[Information given — start]
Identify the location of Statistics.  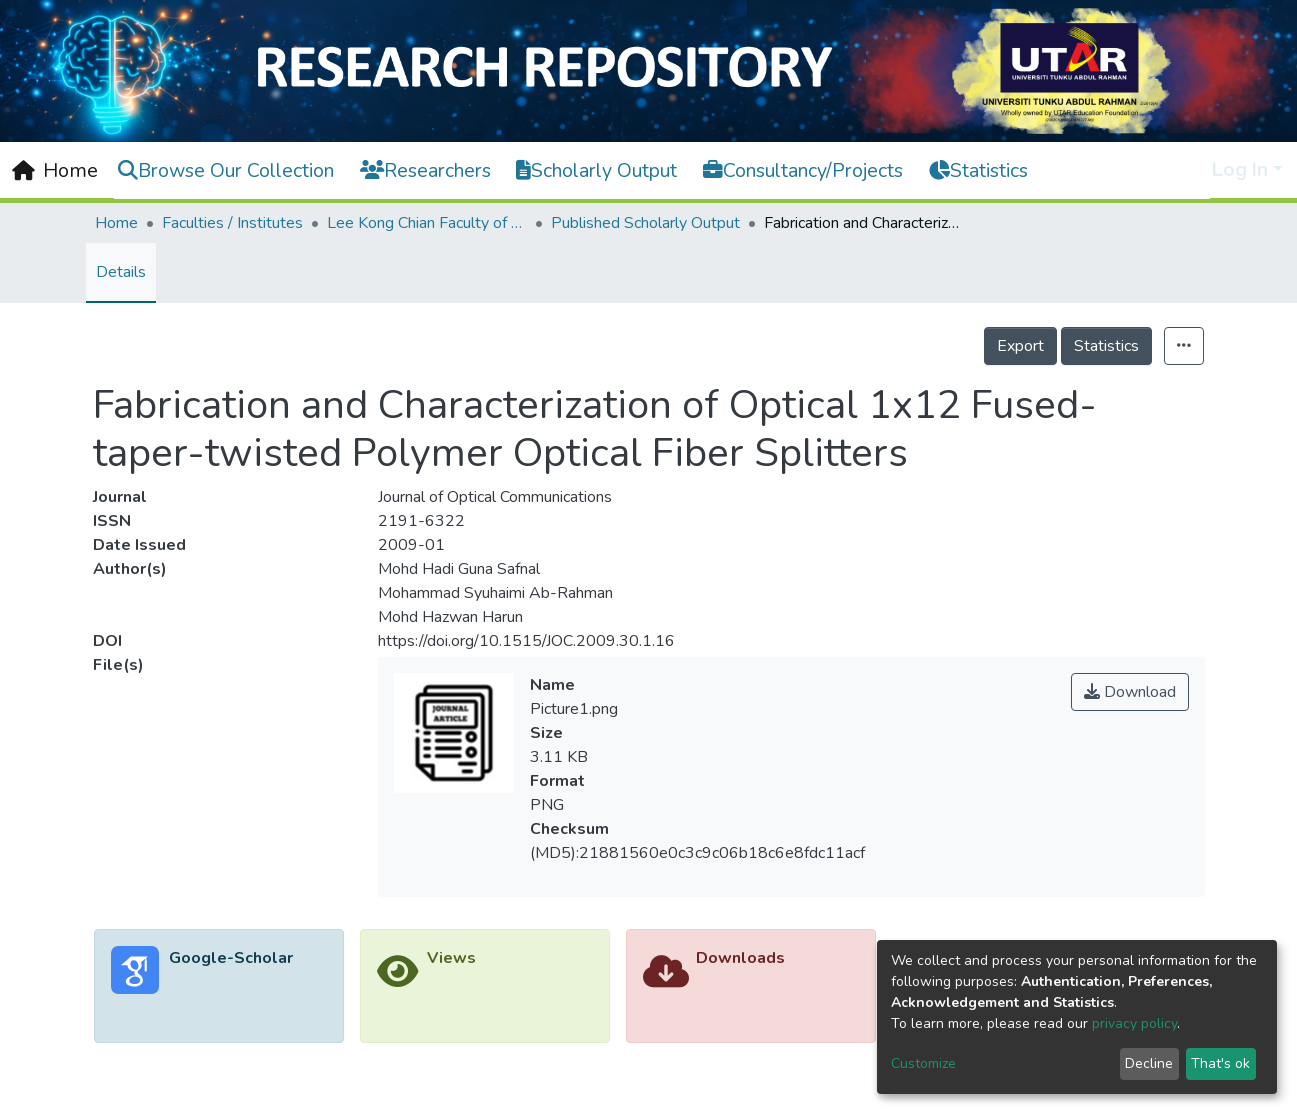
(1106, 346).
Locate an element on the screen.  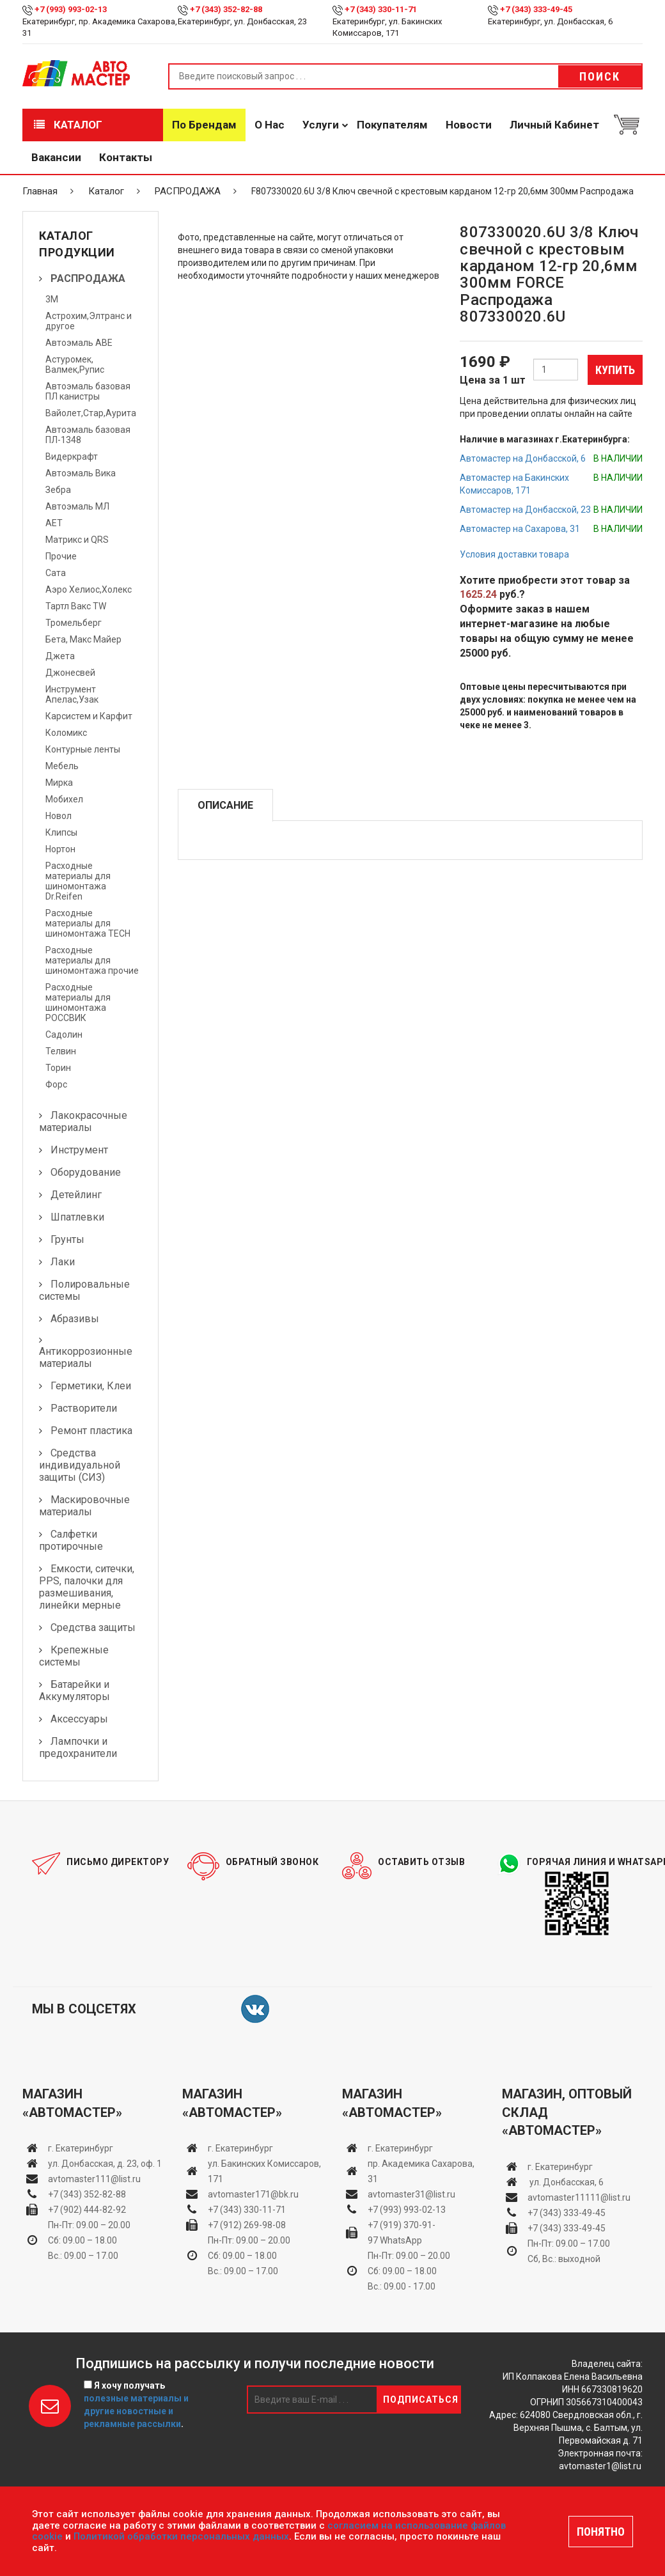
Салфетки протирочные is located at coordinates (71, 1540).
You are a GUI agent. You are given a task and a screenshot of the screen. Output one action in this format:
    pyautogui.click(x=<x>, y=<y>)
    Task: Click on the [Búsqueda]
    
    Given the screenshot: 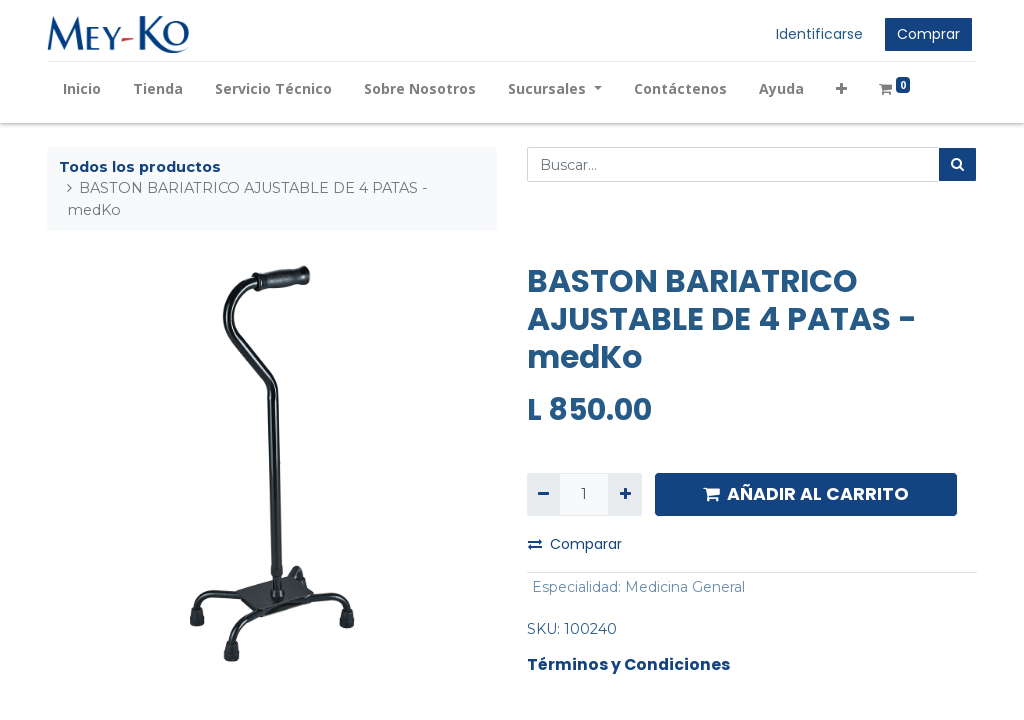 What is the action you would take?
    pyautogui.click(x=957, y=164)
[Information given — finish]
Work instruction:
The reply should hold an exact repeat of the entries from their opening line through the line with "You are a GUI", and no pictures at all.

Written solution:
Identify the location of Statistics.  
(1106, 346).
Locate an element on the screen.  
Салфетки протирочные is located at coordinates (71, 1540).
You are a GUI agent. You are given a task and a screenshot of the screen. Output one action in this format:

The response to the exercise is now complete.